Однажды вечером, когда он пел в душевой после тренировки — баскетбольная команда первокурсников и секция легкой атлетики возлагали на него большие надежды, — его услышал через открытое окно проходивший мимо учитель музыки. Через несколько дней Лерой уже пел в институтском хоре. А очень скоро понял, в чем состоит цель его жизни. Обаяние спорта навсегда поблекло в лучах ожидающей его славы. Он с упорством одержимого стал заниматься музыкой и языками, без которых, как он понимал, ему теперь не обойтись. Когда у отца обнаружили запущенный рак легких — увы, не значащийся в списке профессиональных заболеваний по ведомству военно-морского флота, — и Лерою пришлось бросить учение, он ужасно страдал, но не считал обрушившееся на семью горе крушением своих надежд: это была только отсрочка на пути к заветной цели.
Сложив большие, сильные руки на связке учебников, Лерой сидел в кабинете того самого учителя музыки и терпеливо дожидался, когда тот кончит печатать рекомендательные письма своим нью-йоркским друзьям. Он не чувствовал ни тени неуверенности или сожалений, и, хотя вид у него был спокойный и даже, пожалуй, безразличный, он весь горел желанием уехать. Учитель вложил три коротеньких письмеца в конверты.
— Лерой! — сказал он грустно. — Лерой, я верю в вас. — Этот всегда серьезный белый человек с худым, бледным лицом в веснушках протянул к нему через стол руку и робко, чуть не со страхом тронул его за локоть. — У вас голос из чистого серебра.
Лерой смущенно потупился.
— Берегите его. Лет через пять, может быть, семь, ну восемь… Напишите мне, Лерой.
Лерой повез рекомендательные письма и память об этом напутствии в Нью-Йорк. Учитель пения, который согласился с ним там заниматься, устроил его петь по воскресеньям в церковном хоре. Лерой снял комнату на 143-й улице у живущего в полуподвале управляющего домом, к которому он нанялся в помощники, и вдобавок стал работать истопником в котельных тех домов по соседству, которые еще не перешли на газ или теплоцентраль. Но его не оставляло ощущение — он писал об этом домой, матери, — что он топчется на месте: послать ей побольше денег никак не удается, пением он занимается мало и нерегулярно, а тут еще у него появилась девушка.

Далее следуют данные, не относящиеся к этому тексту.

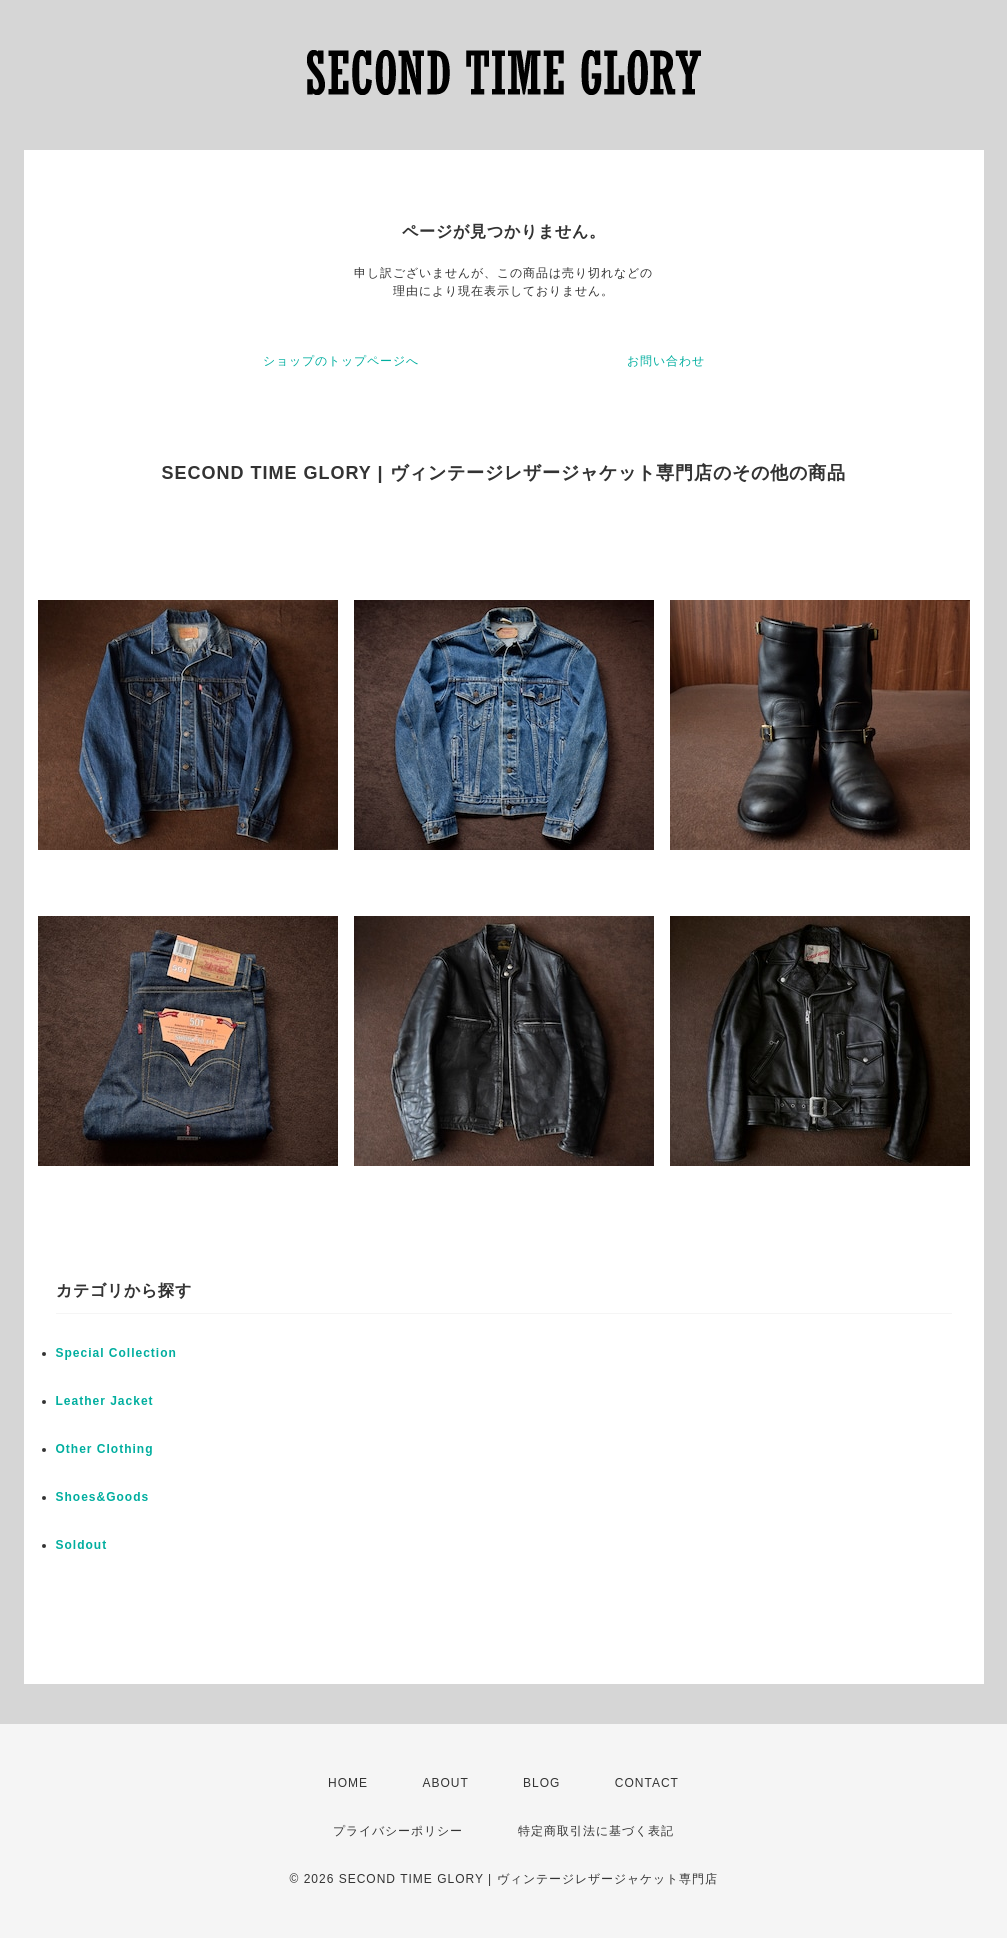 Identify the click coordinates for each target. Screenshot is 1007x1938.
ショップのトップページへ (341, 361)
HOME (348, 1783)
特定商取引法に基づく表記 (596, 1831)
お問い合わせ (666, 361)
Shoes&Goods (103, 1497)
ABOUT (445, 1783)
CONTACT (647, 1783)
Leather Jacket (105, 1401)
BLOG (541, 1783)
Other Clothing (105, 1449)
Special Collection (116, 1353)
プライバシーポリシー (398, 1831)
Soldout (82, 1545) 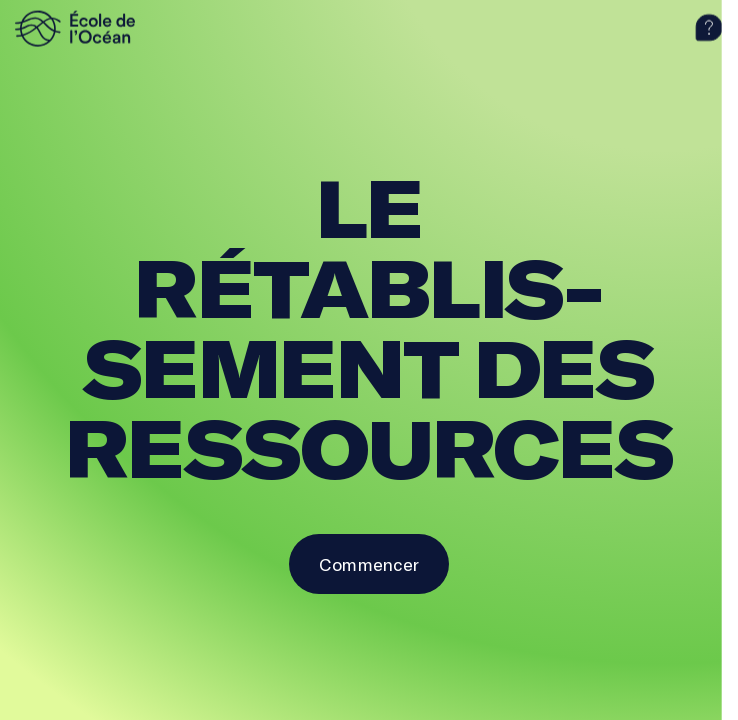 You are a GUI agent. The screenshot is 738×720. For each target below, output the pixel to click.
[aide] (709, 28)
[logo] (105, 28) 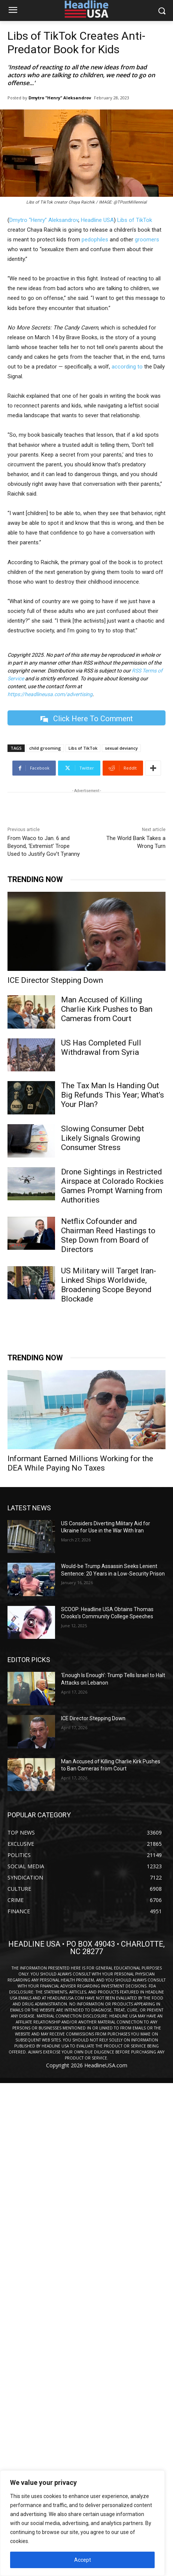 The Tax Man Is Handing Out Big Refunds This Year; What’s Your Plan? (112, 1095)
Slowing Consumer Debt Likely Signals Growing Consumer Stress (102, 1138)
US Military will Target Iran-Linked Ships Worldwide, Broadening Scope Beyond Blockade (108, 1284)
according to (127, 366)
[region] (82, 2523)
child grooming (45, 748)
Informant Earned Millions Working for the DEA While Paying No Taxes (80, 1463)
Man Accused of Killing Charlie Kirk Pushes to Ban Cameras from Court (106, 1009)
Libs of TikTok (134, 220)
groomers (147, 239)
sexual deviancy (121, 748)
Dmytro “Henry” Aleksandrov (43, 220)
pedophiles (95, 239)
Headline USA (97, 220)
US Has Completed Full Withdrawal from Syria (101, 1047)
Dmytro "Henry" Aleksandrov (59, 97)
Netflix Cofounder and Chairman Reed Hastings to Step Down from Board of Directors (108, 1235)
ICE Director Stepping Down (55, 980)
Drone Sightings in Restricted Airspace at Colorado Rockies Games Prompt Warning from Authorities (112, 1185)
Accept (82, 2560)
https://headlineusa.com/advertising (49, 694)
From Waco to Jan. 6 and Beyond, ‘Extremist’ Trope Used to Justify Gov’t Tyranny (43, 846) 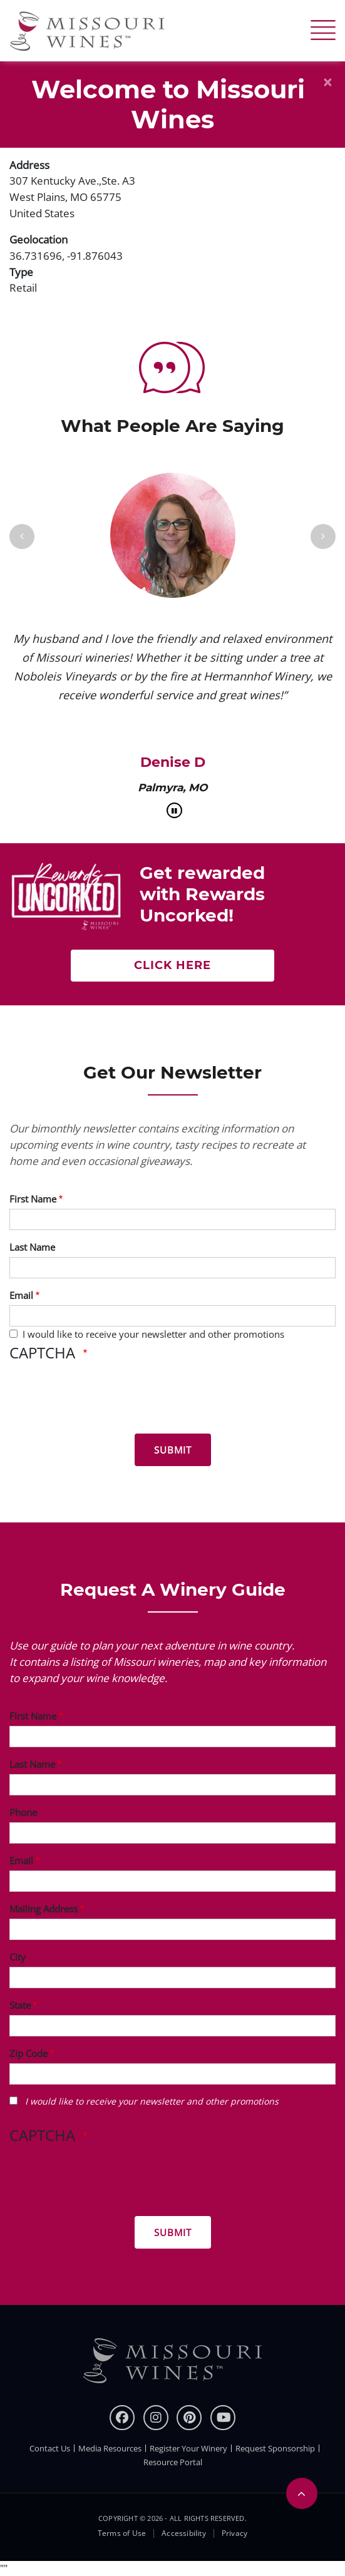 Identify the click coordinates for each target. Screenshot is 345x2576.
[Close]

Лили была племянница хозяйки, у которой он снимал комнату. Она работала счетоводом в мебельном магазине на 125-й улице, хотя кончила курсы машинописи и стенографии. Сначала, когда Лерой только с ней познакомился, он сильно ее робел — ему было хорошо известно, что гарлемские девицы просто не замечают провинциальных парней, пусть даже на их свитерах красуются буквы местных спортивных команд, и, лишившись здесь своей славы спортсмена, которая оказывала магическое действие на девушек в институте, совсем растерялся. Но Лили была красавица, от нее так нежно пахло, прямо как от цветка, и она была умная, серьезная девушка, поэтому он в полном смятении все же решил ей открыться. Через неделю они уже часами гуляли по песчаному берегу Джонс-Бич, а через три месяца она дала согласие стать его женой.
Ошеломленный своим счастьем Лерой подозревал, что все решила спевка в церкви, на которую он пригласил Лили. Она одиноко сидела на скамье, завороженно глядя на него, а он улыбался ей сверху, и его ликующий голос наполнял всю церковь.

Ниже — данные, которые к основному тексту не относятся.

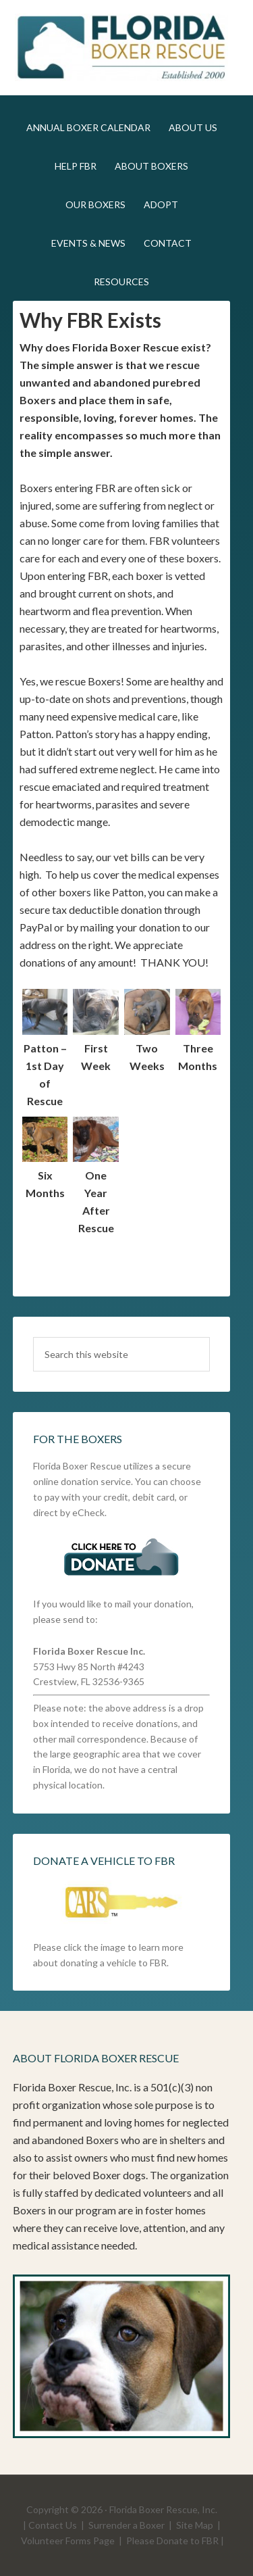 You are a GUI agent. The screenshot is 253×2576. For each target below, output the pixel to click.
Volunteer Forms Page (68, 2540)
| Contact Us (50, 2525)
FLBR (122, 47)
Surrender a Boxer (126, 2525)
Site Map (194, 2525)
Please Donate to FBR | (175, 2540) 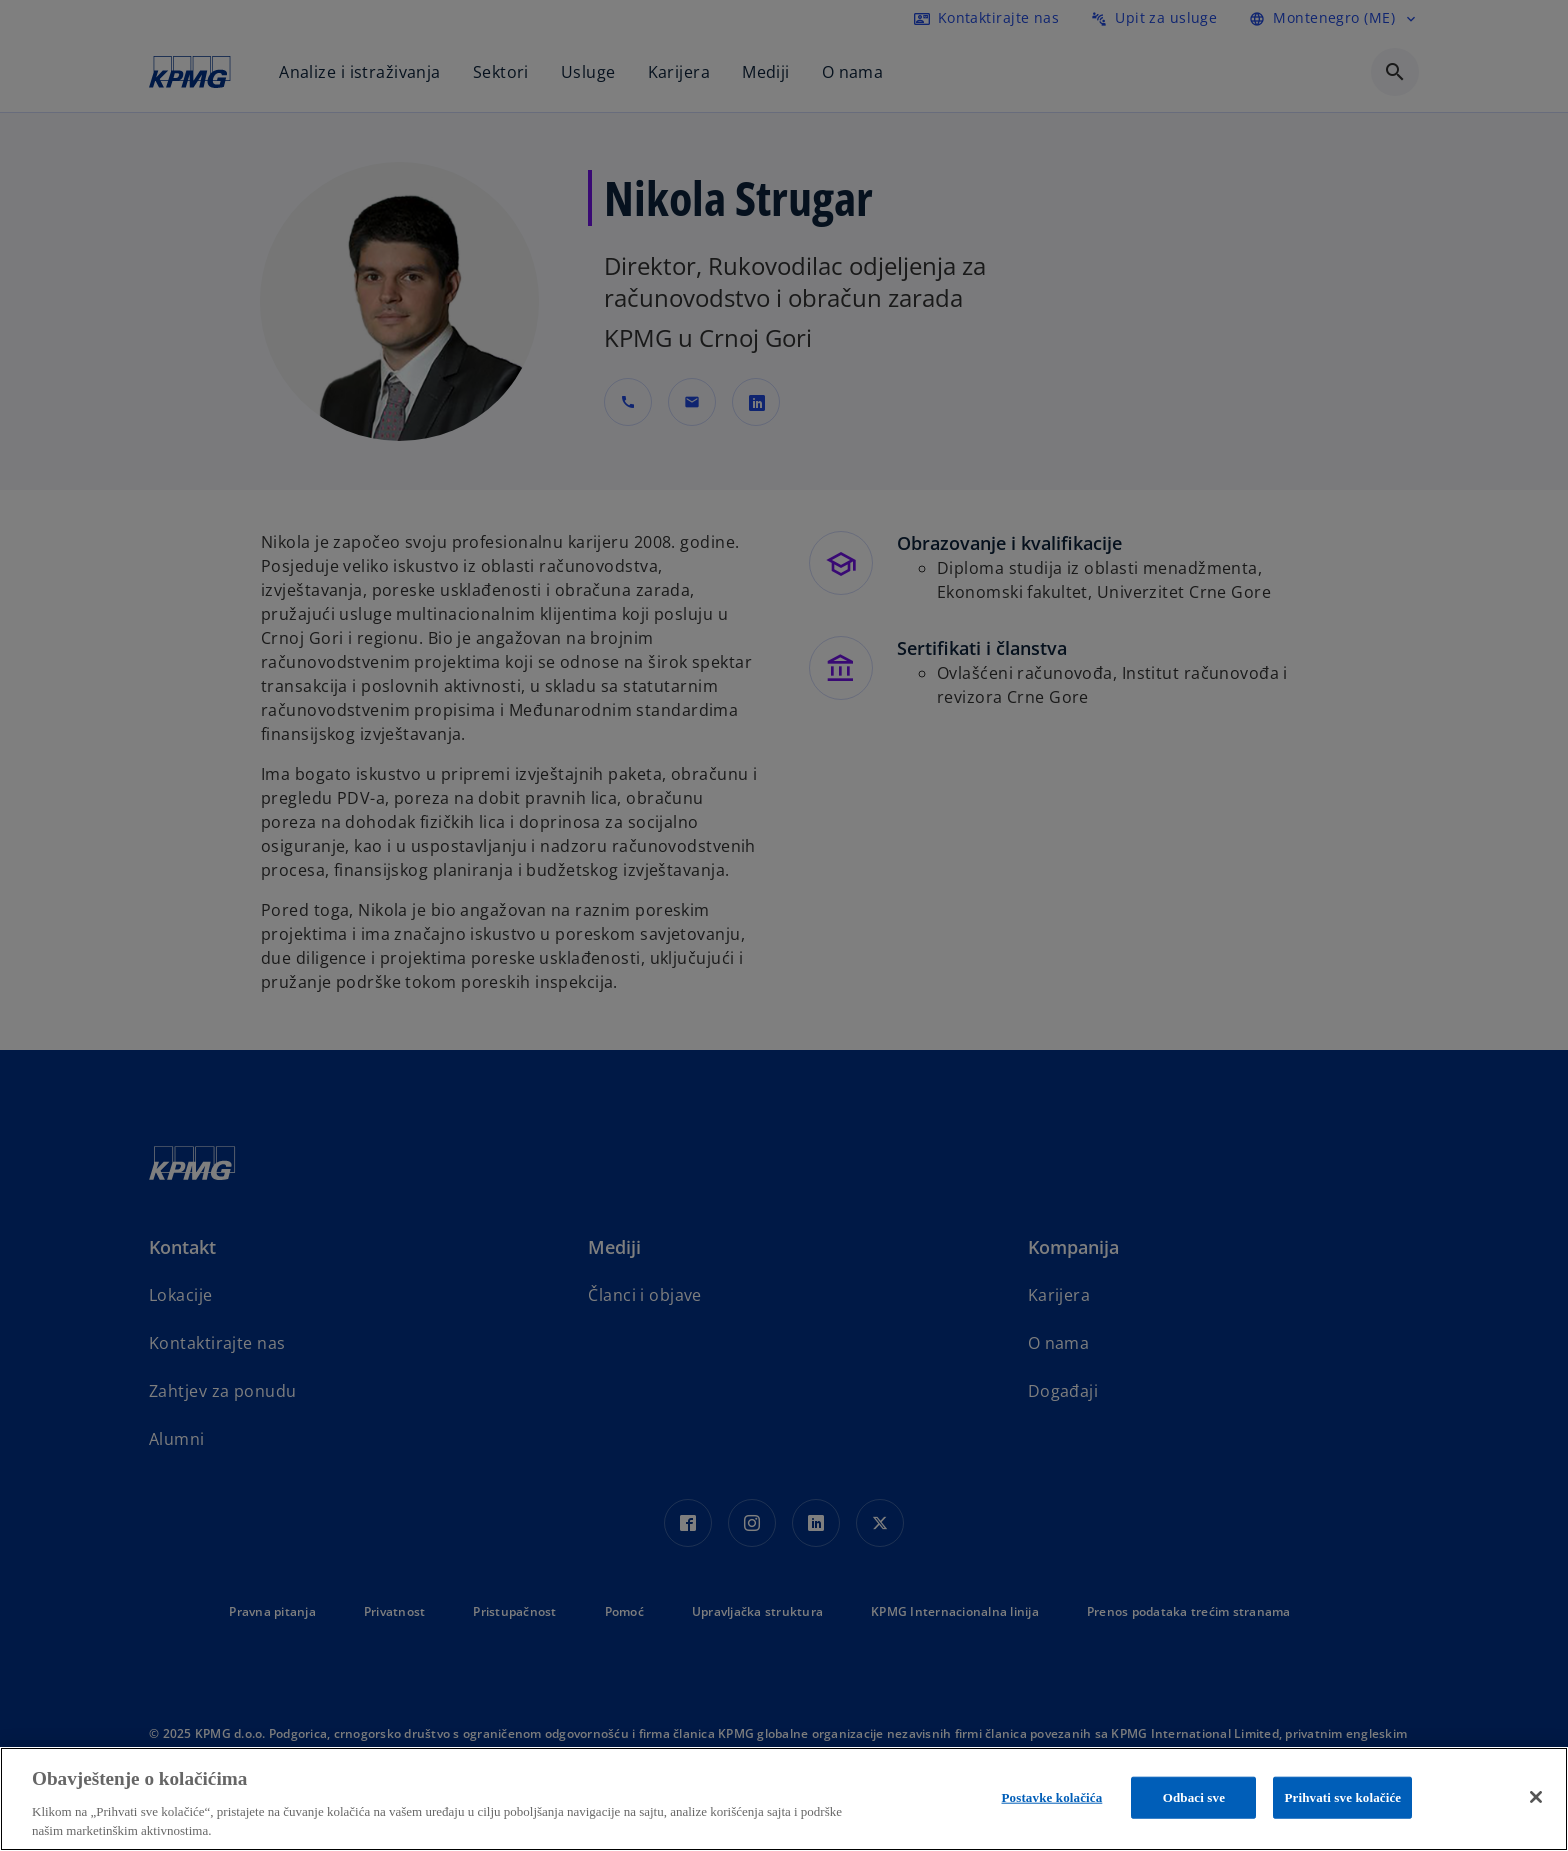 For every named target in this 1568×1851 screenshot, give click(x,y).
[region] (784, 1799)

— Лерой, у тебя талант, настоящий талант! — вскричала она, когда они вышли на улицу. — Этот человек прав, твой голос — чистое серебро! — Она сжала его руку.
— Ну что ты, пустяки, — смутился Лерой. Наверное, зря он рассказал ей, что́ говорил ему на прощанье тот учитель музыки. — Таких, как я, миллионы. Я понял это, только когда приехал в Нью-Йорк.

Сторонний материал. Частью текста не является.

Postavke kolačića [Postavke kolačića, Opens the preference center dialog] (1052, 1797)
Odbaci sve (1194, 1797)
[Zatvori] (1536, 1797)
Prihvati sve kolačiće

— Ты не должен так говорить, это малодушие! Я верю в твой талант, не смей поддаваться сомнениям. Лерой, Лерой, давай будем всегда хорошими и добрыми! И всегда будем любить друг друга.
Они поженились, после чего Лерой переселился в квартиру к Лили, где она жила со своей мачехой, тремя младшими братьями, мачехиным двоюродным дядей и жильцом-учителем, и начал искать другую работу. Теперь нужно было всерьез зарабатывать деньги — для регулярных занятий с учителем пения и для Лили, которая уже ждала ребенка.
— Я горы сворочу, если мне будут прилично платить, — заявил Лерой своему приятелю, таксисту на собственной машине, длинному и худому как жердь негру с вечной сигарой во рту. — Мне бы только найти хорошую работенку! Знаешь, какие у меня мускулы? И у меня есть цель, ради которой стоит вкалывать.
Тедди задумчиво пожевал сигару.
— Я решил податься на новый автозавод за городом. Машина дает мне гроши, и то только вечерами по субботам. А в субботу я и так смогу ездить. Ты когда-нибудь на заводе работал?
— Я с любой работой справлюсь, — беззаботно рассмеялся Лерой. — У меня легкие как кузнечные мехи. Я буду гнуть спину от темна до темна ради моего голоса и ради моей Лили.
— Э, в облаках витаешь, друг. На заводе нужно иметь не только железное здоровье, но и железные нервы. В вашем институте никто и представить себе не может, что это за каторга.
Немного отрезвленный, Лерой разжал кулаки.
— Ты говоришь, это за городом — как же туда ездить каждый день?
— На моей машине. Нужно подобрать четырех попутчиков: если они будут платить мне за оба конца по полтора доллара с носа, я смогу выплачивать рассрочку за свой «меркурий».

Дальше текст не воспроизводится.